Derive Template

The CKA_DERIVE_TEMPLATE attribute is an optional extension to the C_DeriveKey function. This attribute points to an array template which provides additional security by restricting important attributes in the resulting derived key. This derive template, along with the user-supplied application template (called pTemplate in the PKCS#11 specification), determine the attributes of the derived key.

To invoke a derive template, the base key must have the CKA_DERIVE_TEMPLATE attribute set, pointing to a user-supplied derive template. When you specify this attribute on the base key and then attempt to derive a key, the derive operation adds the attributes of the application template to the attributes in the derive template. If there are any mismatches between attribute values specified in the two templates, the derive operation fails.
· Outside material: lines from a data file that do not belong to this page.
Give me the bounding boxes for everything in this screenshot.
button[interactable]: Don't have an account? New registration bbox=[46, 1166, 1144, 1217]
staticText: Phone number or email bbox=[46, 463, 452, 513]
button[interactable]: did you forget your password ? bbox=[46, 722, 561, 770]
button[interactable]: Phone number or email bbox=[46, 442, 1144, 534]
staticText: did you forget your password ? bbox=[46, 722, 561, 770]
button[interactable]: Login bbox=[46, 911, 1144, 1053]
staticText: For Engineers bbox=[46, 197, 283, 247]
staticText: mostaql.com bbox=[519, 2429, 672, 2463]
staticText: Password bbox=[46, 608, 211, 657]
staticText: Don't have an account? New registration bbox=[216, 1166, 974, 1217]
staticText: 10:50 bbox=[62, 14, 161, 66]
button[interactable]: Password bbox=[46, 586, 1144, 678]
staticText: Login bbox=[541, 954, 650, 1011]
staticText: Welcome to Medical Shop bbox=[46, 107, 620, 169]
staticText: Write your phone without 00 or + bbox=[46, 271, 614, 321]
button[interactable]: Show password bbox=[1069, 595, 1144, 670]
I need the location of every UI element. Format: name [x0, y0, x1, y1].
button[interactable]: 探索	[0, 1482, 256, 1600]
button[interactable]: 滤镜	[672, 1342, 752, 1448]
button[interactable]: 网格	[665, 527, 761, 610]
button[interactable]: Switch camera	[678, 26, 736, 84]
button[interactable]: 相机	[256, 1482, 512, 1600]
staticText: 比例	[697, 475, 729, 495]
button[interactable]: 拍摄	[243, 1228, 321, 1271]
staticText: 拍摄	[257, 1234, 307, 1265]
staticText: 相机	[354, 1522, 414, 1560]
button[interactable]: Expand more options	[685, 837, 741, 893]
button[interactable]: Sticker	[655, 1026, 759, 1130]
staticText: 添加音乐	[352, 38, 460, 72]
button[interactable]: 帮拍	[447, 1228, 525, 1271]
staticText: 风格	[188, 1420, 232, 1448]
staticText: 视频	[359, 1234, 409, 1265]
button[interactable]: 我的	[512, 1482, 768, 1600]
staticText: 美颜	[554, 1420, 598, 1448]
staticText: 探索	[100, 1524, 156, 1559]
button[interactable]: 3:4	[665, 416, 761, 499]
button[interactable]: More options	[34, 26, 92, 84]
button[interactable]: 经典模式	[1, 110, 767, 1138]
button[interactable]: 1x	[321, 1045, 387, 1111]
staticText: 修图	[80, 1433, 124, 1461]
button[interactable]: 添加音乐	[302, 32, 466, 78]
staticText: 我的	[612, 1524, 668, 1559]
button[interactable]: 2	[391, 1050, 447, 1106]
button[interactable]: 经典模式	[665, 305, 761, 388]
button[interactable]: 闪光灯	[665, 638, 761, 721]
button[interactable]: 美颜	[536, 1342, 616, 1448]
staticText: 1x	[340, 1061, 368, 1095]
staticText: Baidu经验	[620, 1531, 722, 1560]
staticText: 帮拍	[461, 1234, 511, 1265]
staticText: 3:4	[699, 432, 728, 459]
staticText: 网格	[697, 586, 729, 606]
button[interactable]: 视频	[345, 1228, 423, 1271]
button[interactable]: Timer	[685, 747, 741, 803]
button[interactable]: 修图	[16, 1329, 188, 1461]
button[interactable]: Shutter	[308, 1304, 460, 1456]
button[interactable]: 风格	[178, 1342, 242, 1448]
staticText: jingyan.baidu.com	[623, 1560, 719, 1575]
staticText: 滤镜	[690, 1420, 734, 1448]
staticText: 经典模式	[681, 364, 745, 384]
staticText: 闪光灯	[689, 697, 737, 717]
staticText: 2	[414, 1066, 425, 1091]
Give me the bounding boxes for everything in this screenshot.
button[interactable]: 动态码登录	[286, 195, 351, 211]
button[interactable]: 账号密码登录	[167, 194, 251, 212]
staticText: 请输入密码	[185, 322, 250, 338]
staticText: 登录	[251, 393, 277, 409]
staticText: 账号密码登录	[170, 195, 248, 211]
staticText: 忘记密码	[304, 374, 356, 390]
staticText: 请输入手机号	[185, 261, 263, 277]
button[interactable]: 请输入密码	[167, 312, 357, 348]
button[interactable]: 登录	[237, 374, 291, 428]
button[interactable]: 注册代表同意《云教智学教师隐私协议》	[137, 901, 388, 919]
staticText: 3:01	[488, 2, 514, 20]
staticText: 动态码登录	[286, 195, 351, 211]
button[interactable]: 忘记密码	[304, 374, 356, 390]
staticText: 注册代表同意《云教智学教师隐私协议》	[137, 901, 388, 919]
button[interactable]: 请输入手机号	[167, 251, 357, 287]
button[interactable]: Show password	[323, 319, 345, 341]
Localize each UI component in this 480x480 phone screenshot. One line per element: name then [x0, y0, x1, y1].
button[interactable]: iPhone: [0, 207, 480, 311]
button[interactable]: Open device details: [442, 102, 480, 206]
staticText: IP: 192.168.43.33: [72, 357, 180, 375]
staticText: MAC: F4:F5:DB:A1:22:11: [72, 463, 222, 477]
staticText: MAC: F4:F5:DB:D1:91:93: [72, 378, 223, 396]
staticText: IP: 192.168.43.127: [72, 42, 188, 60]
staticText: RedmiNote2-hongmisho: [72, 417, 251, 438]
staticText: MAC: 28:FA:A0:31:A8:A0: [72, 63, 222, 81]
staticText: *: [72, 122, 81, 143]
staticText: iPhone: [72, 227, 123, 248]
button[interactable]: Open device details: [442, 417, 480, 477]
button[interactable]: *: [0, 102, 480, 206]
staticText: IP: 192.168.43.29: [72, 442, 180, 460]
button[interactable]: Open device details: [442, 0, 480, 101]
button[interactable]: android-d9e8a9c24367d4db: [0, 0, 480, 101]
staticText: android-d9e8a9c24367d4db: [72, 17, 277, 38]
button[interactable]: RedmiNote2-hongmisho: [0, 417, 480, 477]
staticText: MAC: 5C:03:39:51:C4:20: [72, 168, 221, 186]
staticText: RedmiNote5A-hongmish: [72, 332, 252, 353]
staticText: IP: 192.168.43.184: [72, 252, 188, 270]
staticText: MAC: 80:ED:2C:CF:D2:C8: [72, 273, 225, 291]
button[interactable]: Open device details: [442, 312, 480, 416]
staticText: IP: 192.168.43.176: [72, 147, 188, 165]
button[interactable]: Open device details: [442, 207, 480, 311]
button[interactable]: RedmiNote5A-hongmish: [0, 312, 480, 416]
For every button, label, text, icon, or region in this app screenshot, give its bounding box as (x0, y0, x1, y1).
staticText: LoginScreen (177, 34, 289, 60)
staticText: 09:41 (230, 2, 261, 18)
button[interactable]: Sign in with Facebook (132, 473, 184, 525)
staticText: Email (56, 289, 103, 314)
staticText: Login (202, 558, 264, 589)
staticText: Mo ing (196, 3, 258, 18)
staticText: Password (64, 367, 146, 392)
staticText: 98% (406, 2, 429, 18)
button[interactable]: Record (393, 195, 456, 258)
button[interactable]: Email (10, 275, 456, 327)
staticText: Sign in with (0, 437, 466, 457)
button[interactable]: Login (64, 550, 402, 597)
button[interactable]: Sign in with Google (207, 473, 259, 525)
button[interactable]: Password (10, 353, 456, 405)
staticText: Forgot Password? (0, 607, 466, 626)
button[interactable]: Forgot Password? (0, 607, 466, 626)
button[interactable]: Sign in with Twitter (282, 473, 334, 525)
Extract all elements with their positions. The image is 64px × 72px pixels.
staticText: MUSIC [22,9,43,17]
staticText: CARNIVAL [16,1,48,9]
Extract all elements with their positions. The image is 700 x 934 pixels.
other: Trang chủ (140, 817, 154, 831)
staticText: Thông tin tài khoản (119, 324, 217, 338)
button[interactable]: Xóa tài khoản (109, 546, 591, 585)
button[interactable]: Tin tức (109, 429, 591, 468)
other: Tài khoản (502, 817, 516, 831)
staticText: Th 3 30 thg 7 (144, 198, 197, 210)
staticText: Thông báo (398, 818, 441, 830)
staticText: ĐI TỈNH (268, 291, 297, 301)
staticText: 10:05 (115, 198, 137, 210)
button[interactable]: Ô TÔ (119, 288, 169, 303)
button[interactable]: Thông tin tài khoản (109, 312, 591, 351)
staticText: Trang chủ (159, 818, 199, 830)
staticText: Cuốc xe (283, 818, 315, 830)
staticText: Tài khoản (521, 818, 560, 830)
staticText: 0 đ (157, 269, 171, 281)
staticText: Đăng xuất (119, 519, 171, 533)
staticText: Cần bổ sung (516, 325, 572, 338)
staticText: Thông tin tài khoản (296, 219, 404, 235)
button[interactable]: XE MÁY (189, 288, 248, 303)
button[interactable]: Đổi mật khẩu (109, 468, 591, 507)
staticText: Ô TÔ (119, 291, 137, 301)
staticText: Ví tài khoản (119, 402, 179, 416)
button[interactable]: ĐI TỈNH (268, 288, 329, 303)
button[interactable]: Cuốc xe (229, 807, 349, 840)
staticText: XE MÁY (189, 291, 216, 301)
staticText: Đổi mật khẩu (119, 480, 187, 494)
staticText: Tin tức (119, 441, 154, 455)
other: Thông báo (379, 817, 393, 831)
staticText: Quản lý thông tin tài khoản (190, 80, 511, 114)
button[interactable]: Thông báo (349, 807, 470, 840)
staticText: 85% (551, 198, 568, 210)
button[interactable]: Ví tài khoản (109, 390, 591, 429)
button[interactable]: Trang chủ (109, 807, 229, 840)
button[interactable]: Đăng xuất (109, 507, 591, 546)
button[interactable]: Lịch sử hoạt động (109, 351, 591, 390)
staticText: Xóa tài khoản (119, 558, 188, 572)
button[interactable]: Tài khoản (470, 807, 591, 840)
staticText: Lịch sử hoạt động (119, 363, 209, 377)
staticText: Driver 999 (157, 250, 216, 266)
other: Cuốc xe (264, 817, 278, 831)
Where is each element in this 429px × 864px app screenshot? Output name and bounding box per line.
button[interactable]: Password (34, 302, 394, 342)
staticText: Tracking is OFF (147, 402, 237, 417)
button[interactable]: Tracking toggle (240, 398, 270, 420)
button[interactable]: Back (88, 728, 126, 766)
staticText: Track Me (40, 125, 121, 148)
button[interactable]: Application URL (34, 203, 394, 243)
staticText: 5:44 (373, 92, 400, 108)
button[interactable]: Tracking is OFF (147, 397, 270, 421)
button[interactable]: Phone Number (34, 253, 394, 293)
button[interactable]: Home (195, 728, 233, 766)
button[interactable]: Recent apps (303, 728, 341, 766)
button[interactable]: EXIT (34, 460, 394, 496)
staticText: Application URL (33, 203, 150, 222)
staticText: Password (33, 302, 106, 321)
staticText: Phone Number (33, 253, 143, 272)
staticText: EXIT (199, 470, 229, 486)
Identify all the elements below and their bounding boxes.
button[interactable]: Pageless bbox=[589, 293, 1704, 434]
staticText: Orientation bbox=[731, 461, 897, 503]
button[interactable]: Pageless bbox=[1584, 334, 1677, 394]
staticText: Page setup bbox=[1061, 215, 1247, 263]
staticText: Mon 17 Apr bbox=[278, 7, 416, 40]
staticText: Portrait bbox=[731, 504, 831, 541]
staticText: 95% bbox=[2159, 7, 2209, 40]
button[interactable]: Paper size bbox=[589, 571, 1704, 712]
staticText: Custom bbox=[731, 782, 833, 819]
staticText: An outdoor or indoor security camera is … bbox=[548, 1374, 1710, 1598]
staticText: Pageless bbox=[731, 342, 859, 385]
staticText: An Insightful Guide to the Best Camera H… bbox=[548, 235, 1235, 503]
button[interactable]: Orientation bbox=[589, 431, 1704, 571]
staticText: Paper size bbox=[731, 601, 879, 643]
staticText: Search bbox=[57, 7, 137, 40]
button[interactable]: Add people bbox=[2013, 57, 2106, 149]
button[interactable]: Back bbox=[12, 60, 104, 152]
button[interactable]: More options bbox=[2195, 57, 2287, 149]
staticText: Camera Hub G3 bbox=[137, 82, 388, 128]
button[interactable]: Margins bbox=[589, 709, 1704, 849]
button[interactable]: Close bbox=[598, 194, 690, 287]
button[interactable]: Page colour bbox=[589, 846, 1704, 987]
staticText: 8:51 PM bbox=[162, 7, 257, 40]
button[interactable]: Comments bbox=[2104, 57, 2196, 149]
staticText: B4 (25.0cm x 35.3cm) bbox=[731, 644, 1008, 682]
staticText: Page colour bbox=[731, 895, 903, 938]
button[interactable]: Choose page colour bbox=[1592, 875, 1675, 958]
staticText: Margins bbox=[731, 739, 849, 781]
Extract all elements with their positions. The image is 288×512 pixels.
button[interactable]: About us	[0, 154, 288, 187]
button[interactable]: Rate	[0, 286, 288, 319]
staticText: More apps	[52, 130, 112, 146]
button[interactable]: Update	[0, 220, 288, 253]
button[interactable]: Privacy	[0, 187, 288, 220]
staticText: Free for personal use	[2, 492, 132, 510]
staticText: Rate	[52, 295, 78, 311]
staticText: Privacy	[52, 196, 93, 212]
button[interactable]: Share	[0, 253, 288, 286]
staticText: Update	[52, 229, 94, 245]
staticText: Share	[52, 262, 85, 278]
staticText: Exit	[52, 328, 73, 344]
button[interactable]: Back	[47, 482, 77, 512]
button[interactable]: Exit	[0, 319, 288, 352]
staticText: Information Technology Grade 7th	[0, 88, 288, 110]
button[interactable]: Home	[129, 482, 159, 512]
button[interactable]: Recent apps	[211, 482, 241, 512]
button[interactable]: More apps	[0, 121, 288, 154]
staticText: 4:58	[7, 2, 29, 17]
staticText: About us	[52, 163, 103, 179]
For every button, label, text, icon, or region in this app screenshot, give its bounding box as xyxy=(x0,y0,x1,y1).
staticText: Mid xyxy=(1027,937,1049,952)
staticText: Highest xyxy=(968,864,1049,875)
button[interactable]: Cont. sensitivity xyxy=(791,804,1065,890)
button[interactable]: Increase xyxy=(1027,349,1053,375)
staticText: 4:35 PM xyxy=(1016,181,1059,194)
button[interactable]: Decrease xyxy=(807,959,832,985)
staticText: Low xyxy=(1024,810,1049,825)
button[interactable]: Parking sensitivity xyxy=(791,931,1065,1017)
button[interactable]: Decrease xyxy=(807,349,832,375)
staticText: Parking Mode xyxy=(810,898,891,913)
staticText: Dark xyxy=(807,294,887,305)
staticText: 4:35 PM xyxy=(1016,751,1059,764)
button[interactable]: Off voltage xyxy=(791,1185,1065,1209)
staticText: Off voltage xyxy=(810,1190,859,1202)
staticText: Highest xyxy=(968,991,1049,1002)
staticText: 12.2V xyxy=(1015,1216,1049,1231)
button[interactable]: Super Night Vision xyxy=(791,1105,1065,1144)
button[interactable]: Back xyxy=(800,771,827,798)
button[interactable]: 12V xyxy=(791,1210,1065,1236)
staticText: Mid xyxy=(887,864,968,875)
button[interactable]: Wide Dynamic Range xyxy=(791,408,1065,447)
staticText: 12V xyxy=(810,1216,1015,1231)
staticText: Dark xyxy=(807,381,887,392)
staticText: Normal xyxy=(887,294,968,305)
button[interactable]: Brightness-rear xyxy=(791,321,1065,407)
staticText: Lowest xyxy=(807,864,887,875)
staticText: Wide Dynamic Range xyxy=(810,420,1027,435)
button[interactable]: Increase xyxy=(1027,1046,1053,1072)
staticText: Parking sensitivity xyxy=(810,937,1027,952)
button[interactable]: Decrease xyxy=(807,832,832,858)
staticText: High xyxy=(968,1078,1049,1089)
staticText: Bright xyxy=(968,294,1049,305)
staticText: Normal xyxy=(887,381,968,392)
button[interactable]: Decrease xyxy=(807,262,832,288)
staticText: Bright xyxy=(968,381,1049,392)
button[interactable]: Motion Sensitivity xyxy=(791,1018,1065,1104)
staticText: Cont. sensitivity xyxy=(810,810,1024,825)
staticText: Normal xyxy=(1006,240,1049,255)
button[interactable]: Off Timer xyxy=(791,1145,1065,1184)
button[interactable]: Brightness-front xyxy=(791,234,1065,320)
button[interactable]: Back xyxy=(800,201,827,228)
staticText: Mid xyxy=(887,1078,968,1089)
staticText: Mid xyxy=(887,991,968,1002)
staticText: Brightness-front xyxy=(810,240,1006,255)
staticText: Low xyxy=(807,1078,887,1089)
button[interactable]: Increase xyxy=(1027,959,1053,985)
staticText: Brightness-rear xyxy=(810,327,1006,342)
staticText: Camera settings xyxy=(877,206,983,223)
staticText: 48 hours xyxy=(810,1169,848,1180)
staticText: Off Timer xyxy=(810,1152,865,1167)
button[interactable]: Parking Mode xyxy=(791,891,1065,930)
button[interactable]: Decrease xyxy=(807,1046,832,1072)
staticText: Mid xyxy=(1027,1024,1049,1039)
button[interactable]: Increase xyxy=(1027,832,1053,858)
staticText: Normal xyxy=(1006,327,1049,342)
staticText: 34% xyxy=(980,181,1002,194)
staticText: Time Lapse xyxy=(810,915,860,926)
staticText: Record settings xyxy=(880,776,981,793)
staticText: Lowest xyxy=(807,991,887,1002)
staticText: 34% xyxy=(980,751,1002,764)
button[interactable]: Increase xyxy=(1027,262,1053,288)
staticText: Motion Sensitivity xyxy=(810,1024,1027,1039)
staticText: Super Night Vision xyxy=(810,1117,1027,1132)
Otherwise, the operation succeeds, producing a derived key with the combined attributes of the two templates.

Any and all attributes which are valid for application template of a particular mechanism are also valid for the derive template. For security, the most effective attributes to restrict are those which might allow the derived key to be misused or expose secret information. Broadly these include but are not limited to encryption/decryption capabilities, extractability, the CKA_SENSITIVE attribute and the CKA_MODIFIABLE attribute. All mechanisms which support key derivation also support derive templates.

Examples

The following examples show a successful derivation with a derive template, and a failed derivation.

Successful Derivation

Here, the base key has the CKA_DERIVE_TEMPLATE attribute pointing to the derive template dTmplt. There are no conflicts between dTmplt and the application template. The application template's extra attributes are added to dTmplt's attributes, and the derivation operation produces a derived key containing the attributes in the two templates.

Failed Derivation

Here, the base key has the CKA_DERIVE_TEMPLATE attribute pointing to the derive template dTmplt. Notice that dTmplt has the CKA_DECRYPT attribute set to false, where the application template has the CKA_DECRYPT attribute set to true. This conflict causes the derivation operation to fail with the error TEMPLATE_INCONSISTENT.